O Barroco
na Música
(1600-1750)
O Barroco
de início era usado pra designar o estilo da arquitetura e da arte do século
XVII, que se caracterizava pelo estilo rebuscado e pelo emprego excessivo de
ornamentos. Na música, o termo é indicado para designar o período que vai do
aparecimento da ópera (“Orfeo”, de Monteverdi, 1607) e do oratório até a morte
de J.S. Bach (1750). É considerada
uma das épocas musicais mais longas, fecundas, revolucionárias e importantes de
música ocidental e provavelmente também a mais influente.
O período Barroco teve
início na Itália e seus precursores foram Giovanni Gabrieli e Claudio
Monteverdi. O movimento se espalharia para a Alemanha, com Heinrich Schütz e
França com Jean-Philippe Rameau. Outras figuras representativas do Barroco, na
Europa continental foram Jean-Baptiste Lully, Giacomo Carissimi e Arcangelo
Corelli.
A partir do século XVII, o
sistema de modos perde cada vez mais importância, sendo abandonado
gradativamente pelos compositores que passam com mais freqüência a se utilizar
de bemóis e sustenidos, causando a perda de identidade dos modos que acabam
ficando reduzidos a apenas dois: jônio e eólio. A partir daí, passa a se
desenvolver o sistema tonal maior-menor que será à base da harmonia nos
próximos dois séculos que se sucedem. Na realidade, trata-se justamente do
aproveitamento desses dois modos: o modo jônio (modo “maior”) e o modo eólio
(modo “menor”).
Características
principais do Barroco
Entre as características mais importantes do período estão o uso
do baixo contínuo, do contraponto e da harmonia tonal, em oposição aos modos
gregorianos até então vigente.
De início, ocorre a retomada de tessituras mais leves e
homofônicas, com a melodia apoiada em acordes simples. As tessituras
polifônicas, entretanto logo retornam.
O gênero predominante do sec XVII é a ópera mas surgiram também
novas formas musicais como o oratório, a fuga, a
suíte, a sonata e o concerto. Aos tipos de música mais freqüentes
são coral, recitativo e ária, ópera, oratório e cantata, abertura italiana,
abertura francesa, tocata, prelúdio coral,
suíte de danças, sonata de câmara, sonata de chiesa, concerto grosso e concerto solo.

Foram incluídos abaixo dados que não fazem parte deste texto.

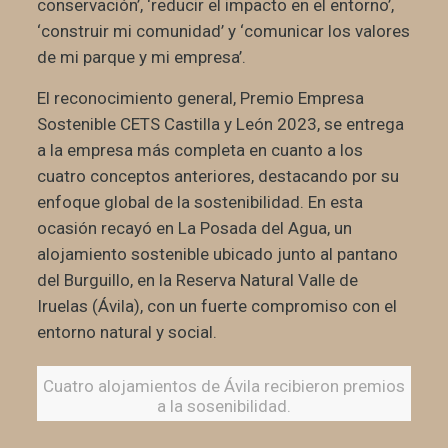
conservación’, ‘reducir el impacto en el entorno’,
‘construir mi comunidad’ y ‘comunicar los valores
de mi parque y mi empresa’.
El reconocimiento general, Premio Empresa
Sostenible CETS Castilla y León 2023, se entrega
a la empresa más completa en cuanto a los
cuatro conceptos anteriores, destacando por su
enfoque global de la sostenibilidad. En esta
ocasión recayó en La Posada del Agua, un
alojamiento sostenible ubicado junto al pantano
del Burguillo, en la Reserva Natural Valle de
Iruelas (Ávila), con un fuerte compromiso con el
entorno natural y social.
Cuatro alojamientos de Ávila recibieron premios
a la sosenibilidad.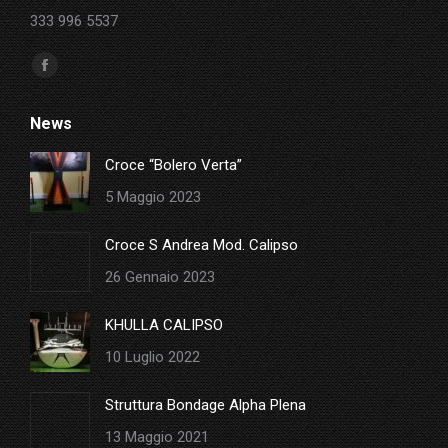
333 996 5537
Ci puoi trovare su:
Facebook
page
News
opens
in
Croce “Bolero Verta”
new
5 Maggio 2023
window
Croce S Andrea Mod. Calipso
26 Gennaio 2023
KHULLA CALIPSO
10 Luglio 2022
Struttura Bondage Alpha Plena
13 Maggio 2021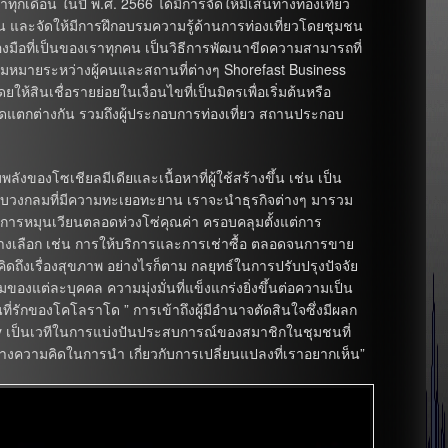
เดือน ในปี พ.ศ. 2566 ได้มีการจัดให้มีเส้นทางท่องเที่ยว
มชน และจัดให้มีการฝึกอบรมความรู้ด้านการท่องเที่ยวโดยชุมชน
ื่องมือที่เป็นของเราทุกคน เป็นวิธีการพัฒนาขีดความสามารถที่
ความหมายระหว่างผู้คนและสถานที่ต่างๆ Shorefast Business
ินเชื่อรายย่อยในเงื่อนไขที่เป็นมิตรเพื่อเริ่มต้นหรือ
าดแตกต่างกัน รวมถึงผู้ประกอบการท่องเที่ยว สถานประกอบ
งของโซเชียลมีเดียและเนื้อหาที่ผู้ใช้สร้างขึ้น เช่น เป็น
บบวงกลมที่มีความทะเยอทะยาน เราจะนำธุรกิจต่างๆ มารวม
นการหมุนเวียนตลอดห่วงโซ่คุณค่า ครอบคลุมตั้งแต่การ
างเลือก เช่น การให้บริการและการเช่าซื้อ ตลอดจนการขาย
ดถึงเรื่องสุขภาพ อย่างไรก็ตาม กลยุทธ์ในการปรับปรุงปัจจัย
งแต่ละบุคคล ความมุ่งมั่นที่แข็งแกร่งยิ่งขึ้นต่อความเป็น
ี่รักของโคโลราโด ” การเข้าถึงผู้มีอำนาจตัดสินใจซึ่งมีผลก
omy เป็นเวทีในการแบ่งปันประสบการณ์ของสมาชิกในชุมชนที่
ทางความคิดในการนำ เกี่ยวกับการเปลี่ยนแปลงที่เราอยากเห็น”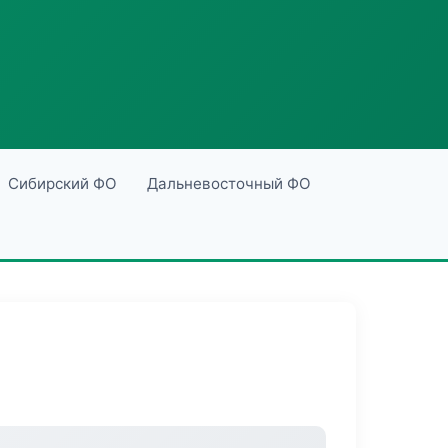
Сибирский ФО
Дальневосточный ФО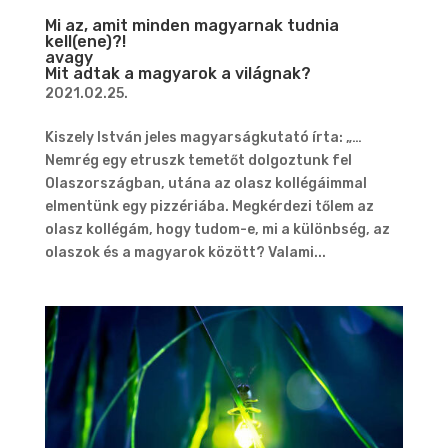
Mi az, amit minden magyarnak tudnia
kell(ene)?!
avagy
Mit adtak a magyarok a világnak?
2021.02.25.
Kiszely István jeles magyarságkutató írta: „…
Nemrég egy etruszk temetőt dolgoztunk fel
Olaszországban, utána az olasz kollégáimmal
elmentünk egy pizzériába. Megkérdezi tőlem az
olasz kollégám, hogy tudom-e, mi a különbség, az
olaszok és a magyarok között? Valami...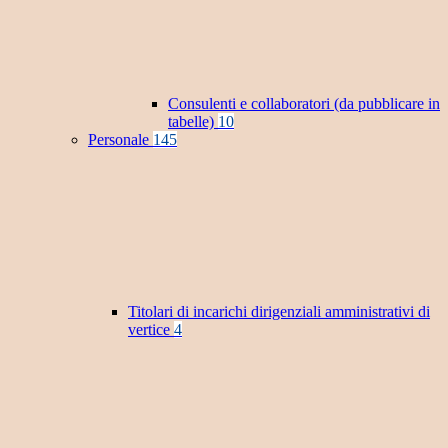
Consulenti e collaboratori (da pubblicare in
tabelle)
10
Personale
145
Titolari di incarichi dirigenziali amministrativi di
vertice
4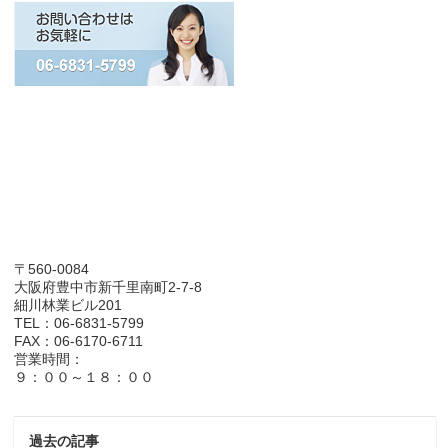
〒560-0084
大阪府豊中市新千里南町2-7-8
細川林業ビル201
TEL：06-6831-5799
FAX：06-6170-6711
営業時間：
９：００～１８：００
過去の記事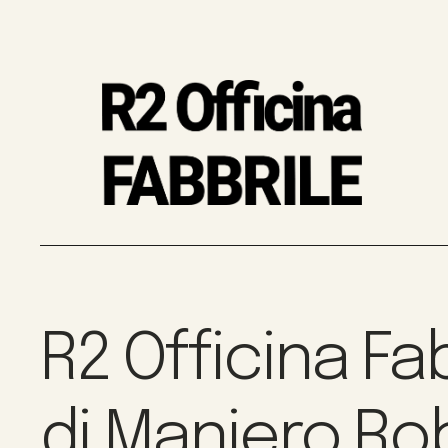
R2 Officina Fa
di Maniero Ro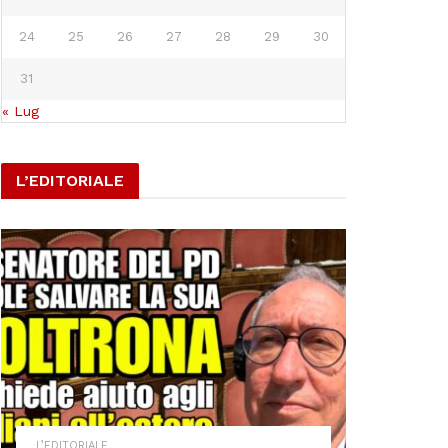
24
25
26
27
28
29
30
31
« Lug
L’EDITORIALE
L’EDITORIALE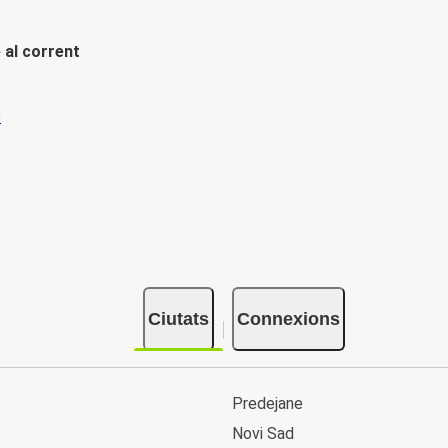
 al corrent
Ciutats
Connexions
Predejane
c
Novi Sad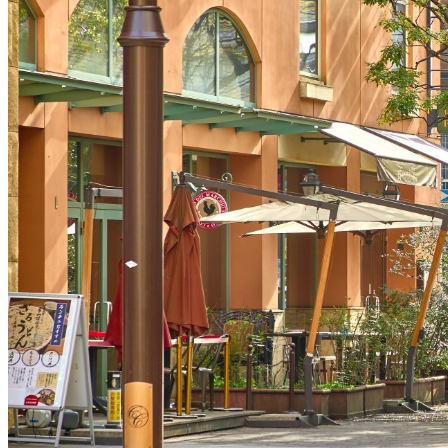
可
改変
可
クレジット表記
必須
クレジット表記例
出典：“
チネチッタ通り
”
, by 川崎市,
CC BY 4.0
, via
かわさき魅力ギャ
コピー
＜改変した場合＞クレジット表記例
出典：“
チネチッタ通り
”
, by 川崎市,
CC BY 4.0
, via
かわさき魅力ギャ
コピー
※【作品名, by 権利者, CCライセンス名, via テナント名】 と
※上記はあくまでも表記例であり、別途自治体等から指定がある場合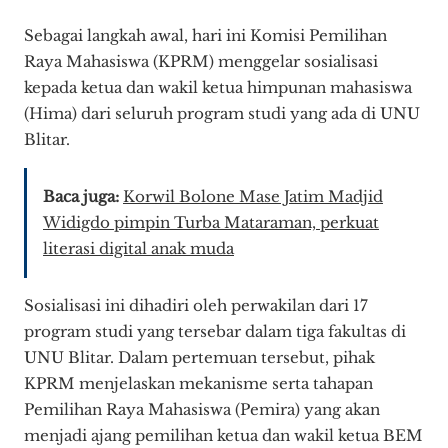
Sebagai langkah awal, hari ini Komisi Pemilihan
Raya Mahasiswa (KPRM) menggelar sosialisasi
kepada ketua dan wakil ketua himpunan mahasiswa
(Hima) dari seluruh program studi yang ada di UNU
Blitar.
Baca juga:
Korwil Bolone Mase Jatim Madjid
Widigdo pimpin Turba Mataraman, perkuat
literasi digital anak muda
Sosialisasi ini dihadiri oleh perwakilan dari 17
program studi yang tersebar dalam tiga fakultas di
UNU Blitar. Dalam pertemuan tersebut, pihak
KPRM menjelaskan mekanisme serta tahapan
Pemilihan Raya Mahasiswa (Pemira) yang akan
menjadi ajang pemilihan ketua dan wakil ketua BEM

Durante a época barroca, a improvisação era
muito comum, muitos dos ornamentos nem sequer constavam nas partituras e sim
eram criados de forma improvisada durante a execução. A arte da ornamentação
era então, uma prática musical amplamente difundida e, por isso, a maioria dos
compositores esperava que o intérprete ornamentasse suas obras. Freqüentemente,
até mesmo anotavam apenas uma estrutura harmônica, que só com a arte da
ornamentação poderia se transformar em um todo sonoro acabado.

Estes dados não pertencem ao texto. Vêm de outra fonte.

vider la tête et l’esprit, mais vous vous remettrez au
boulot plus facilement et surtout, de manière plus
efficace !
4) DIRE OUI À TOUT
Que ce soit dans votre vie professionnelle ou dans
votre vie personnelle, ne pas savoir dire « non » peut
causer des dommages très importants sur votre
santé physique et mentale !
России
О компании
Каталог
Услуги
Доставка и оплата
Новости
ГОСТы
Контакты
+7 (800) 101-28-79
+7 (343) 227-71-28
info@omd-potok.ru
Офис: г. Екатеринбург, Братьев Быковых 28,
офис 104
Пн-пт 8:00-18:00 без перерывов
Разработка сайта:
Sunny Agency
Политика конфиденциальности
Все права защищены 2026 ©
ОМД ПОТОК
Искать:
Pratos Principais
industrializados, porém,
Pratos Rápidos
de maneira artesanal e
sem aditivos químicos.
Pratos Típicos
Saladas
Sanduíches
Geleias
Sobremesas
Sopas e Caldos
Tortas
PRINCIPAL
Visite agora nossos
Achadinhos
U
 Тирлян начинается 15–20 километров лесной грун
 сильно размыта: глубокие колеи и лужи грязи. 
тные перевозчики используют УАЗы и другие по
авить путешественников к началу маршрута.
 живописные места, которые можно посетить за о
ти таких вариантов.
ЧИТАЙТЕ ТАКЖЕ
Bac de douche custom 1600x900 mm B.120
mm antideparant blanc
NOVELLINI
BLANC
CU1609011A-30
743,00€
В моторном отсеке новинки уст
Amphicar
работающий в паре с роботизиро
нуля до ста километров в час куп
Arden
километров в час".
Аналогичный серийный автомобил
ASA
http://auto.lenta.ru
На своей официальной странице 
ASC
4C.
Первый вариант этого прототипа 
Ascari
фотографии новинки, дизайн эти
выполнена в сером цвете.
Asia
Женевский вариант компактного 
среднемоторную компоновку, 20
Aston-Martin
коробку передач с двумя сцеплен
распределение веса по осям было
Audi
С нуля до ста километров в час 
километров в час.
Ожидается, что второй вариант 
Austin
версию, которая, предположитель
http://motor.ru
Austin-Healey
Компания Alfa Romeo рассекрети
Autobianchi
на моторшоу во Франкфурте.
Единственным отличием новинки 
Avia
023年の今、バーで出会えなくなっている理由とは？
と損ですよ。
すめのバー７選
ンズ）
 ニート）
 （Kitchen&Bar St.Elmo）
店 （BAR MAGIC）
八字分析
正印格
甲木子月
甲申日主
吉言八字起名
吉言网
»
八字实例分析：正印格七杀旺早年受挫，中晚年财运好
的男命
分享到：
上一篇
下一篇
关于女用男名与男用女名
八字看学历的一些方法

Nesse período a instrumentação atinge sua primeira maturidade e
grande florescimento. Pela primeira vez surgem gêneros musicais puramente
instrumentais, como a suíte e o concerto. Nesta época, surge também o
virtuosismo, que explora ao máximo o instrumento musical.
Johann
Sebastian Bach e Dietrich Buxtehude foram os maiores virtuoses do órgão. Jean
Philipe Rameau, Domenico Scarlatti e François Couperin eram virtuoses do cravo.

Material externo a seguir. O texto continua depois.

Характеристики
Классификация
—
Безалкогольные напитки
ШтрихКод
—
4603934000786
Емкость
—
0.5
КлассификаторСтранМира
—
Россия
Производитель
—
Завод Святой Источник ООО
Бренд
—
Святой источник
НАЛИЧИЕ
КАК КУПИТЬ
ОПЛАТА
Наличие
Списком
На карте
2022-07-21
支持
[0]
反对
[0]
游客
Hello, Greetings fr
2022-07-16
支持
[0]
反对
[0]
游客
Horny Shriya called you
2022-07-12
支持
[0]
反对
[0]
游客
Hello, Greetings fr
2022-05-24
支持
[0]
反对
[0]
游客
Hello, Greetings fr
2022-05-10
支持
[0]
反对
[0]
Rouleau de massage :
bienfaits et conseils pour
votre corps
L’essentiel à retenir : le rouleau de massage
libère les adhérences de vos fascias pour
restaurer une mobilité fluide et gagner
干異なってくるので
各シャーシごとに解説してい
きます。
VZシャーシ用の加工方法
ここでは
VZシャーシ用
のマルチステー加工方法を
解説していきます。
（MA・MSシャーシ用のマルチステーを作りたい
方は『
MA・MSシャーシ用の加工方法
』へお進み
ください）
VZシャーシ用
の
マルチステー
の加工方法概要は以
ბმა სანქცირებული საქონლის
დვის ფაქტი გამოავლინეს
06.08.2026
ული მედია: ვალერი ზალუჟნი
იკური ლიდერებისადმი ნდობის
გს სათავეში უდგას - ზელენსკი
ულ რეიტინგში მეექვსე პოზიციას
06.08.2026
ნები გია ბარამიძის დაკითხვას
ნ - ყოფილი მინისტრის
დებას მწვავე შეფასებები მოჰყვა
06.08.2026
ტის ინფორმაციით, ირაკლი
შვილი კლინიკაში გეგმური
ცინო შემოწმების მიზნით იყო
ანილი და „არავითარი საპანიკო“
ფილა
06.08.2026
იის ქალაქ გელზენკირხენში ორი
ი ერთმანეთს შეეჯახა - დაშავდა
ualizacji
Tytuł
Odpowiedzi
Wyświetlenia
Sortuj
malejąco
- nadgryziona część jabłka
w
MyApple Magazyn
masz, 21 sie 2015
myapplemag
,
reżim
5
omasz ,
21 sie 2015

Antonio Vivaldi e Arcangelo Corelli eram virtuoses no violino.
O barroco foi à época de máximo desenvolvimento
de instrumentos como o cravo e o órgão, mas também surgiram várias peças para
grupos pequenos de instrumentos, que iam de três até nove instrumentistas, a
chamada música de câmara. Um traço constante nas orquestras barrocas era o
emprego do órgão ou cravo contínuo, preenchendo a harmonia, enriquecendo a
tessitura e, de fato mantendo a unidade da orquestra.